EXERCISE BRIEF: Give an exact reproduction of the lines from the one with "Mask <item>left iliac" to the final line of the entries below, both ends included, and omit the pictures.

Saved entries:
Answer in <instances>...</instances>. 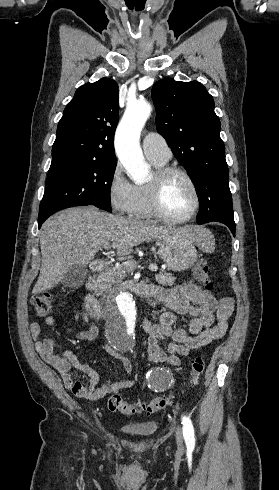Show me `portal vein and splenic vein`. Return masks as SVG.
Listing matches in <instances>:
<instances>
[{
	"instance_id": "18ae733b",
	"label": "portal vein and splenic vein",
	"mask_w": 279,
	"mask_h": 490,
	"mask_svg": "<svg viewBox=\"0 0 279 490\" xmlns=\"http://www.w3.org/2000/svg\"><path fill=\"white\" fill-rule=\"evenodd\" d=\"M110 244H104L103 248H105V250H107V248H109ZM127 266H132V264H134V262H126ZM149 270H151V272H157L158 268L157 266H154V264H150L149 266Z\"/></svg>"
}]
</instances>
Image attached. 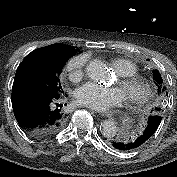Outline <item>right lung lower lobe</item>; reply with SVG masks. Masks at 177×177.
Segmentation results:
<instances>
[{
  "label": "right lung lower lobe",
  "instance_id": "98d812e1",
  "mask_svg": "<svg viewBox=\"0 0 177 177\" xmlns=\"http://www.w3.org/2000/svg\"><path fill=\"white\" fill-rule=\"evenodd\" d=\"M60 96L13 87L12 107L19 126L36 138L57 133L68 116L59 104Z\"/></svg>",
  "mask_w": 177,
  "mask_h": 177
}]
</instances>
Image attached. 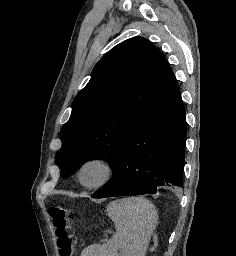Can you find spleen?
Masks as SVG:
<instances>
[{
  "label": "spleen",
  "instance_id": "3e777b00",
  "mask_svg": "<svg viewBox=\"0 0 236 256\" xmlns=\"http://www.w3.org/2000/svg\"><path fill=\"white\" fill-rule=\"evenodd\" d=\"M107 216L115 224L116 232L106 244L88 246L82 256H146L157 222L155 206L146 198H122L110 202Z\"/></svg>",
  "mask_w": 236,
  "mask_h": 256
}]
</instances>
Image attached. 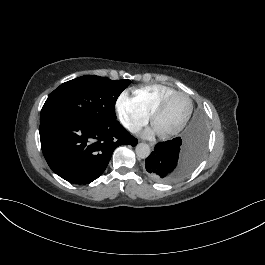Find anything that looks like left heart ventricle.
Listing matches in <instances>:
<instances>
[{
  "instance_id": "1",
  "label": "left heart ventricle",
  "mask_w": 265,
  "mask_h": 265,
  "mask_svg": "<svg viewBox=\"0 0 265 265\" xmlns=\"http://www.w3.org/2000/svg\"><path fill=\"white\" fill-rule=\"evenodd\" d=\"M186 110V100L176 95L170 98L157 115L155 128L159 132L174 128L183 118Z\"/></svg>"
}]
</instances>
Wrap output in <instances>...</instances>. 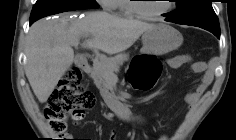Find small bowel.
<instances>
[{"label":"small bowel","instance_id":"1","mask_svg":"<svg viewBox=\"0 0 236 140\" xmlns=\"http://www.w3.org/2000/svg\"><path fill=\"white\" fill-rule=\"evenodd\" d=\"M167 64L171 68H179L185 64H191L193 71L203 73V76L197 85L196 89L189 92L185 97V102L189 111H193L197 106L201 96L206 91L213 79L211 71L207 70L206 63L203 61H194L188 54L177 55L167 60ZM142 121V120H139ZM158 140H168L166 136H161Z\"/></svg>","mask_w":236,"mask_h":140}]
</instances>
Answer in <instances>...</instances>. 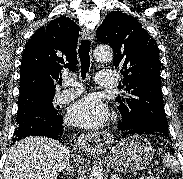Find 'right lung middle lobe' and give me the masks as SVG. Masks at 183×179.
<instances>
[{
	"instance_id": "right-lung-middle-lobe-1",
	"label": "right lung middle lobe",
	"mask_w": 183,
	"mask_h": 179,
	"mask_svg": "<svg viewBox=\"0 0 183 179\" xmlns=\"http://www.w3.org/2000/svg\"><path fill=\"white\" fill-rule=\"evenodd\" d=\"M54 94H31L18 98L17 125L32 116H52L58 113L53 106Z\"/></svg>"
}]
</instances>
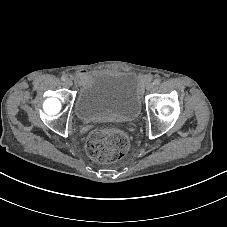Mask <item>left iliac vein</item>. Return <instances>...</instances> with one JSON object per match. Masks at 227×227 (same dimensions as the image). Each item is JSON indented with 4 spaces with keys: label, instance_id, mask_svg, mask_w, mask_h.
I'll return each mask as SVG.
<instances>
[{
    "label": "left iliac vein",
    "instance_id": "4c4485c4",
    "mask_svg": "<svg viewBox=\"0 0 227 227\" xmlns=\"http://www.w3.org/2000/svg\"><path fill=\"white\" fill-rule=\"evenodd\" d=\"M153 87H154V85L152 83H149L146 88L147 89H152Z\"/></svg>",
    "mask_w": 227,
    "mask_h": 227
}]
</instances>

WRITTEN ANSWER:
Mask <item>left iliac vein</item>. Return <instances>...</instances> with one JSON object per match. Masks at 227×227 (same dimensions as the image). Each item is JSON indented with 4 spaces with keys: label, instance_id, mask_svg, mask_w, mask_h.
I'll return each mask as SVG.
<instances>
[{
    "label": "left iliac vein",
    "instance_id": "4c4485c4",
    "mask_svg": "<svg viewBox=\"0 0 227 227\" xmlns=\"http://www.w3.org/2000/svg\"><path fill=\"white\" fill-rule=\"evenodd\" d=\"M153 87H154V85L152 83H149L146 88L147 89H152Z\"/></svg>",
    "mask_w": 227,
    "mask_h": 227
}]
</instances>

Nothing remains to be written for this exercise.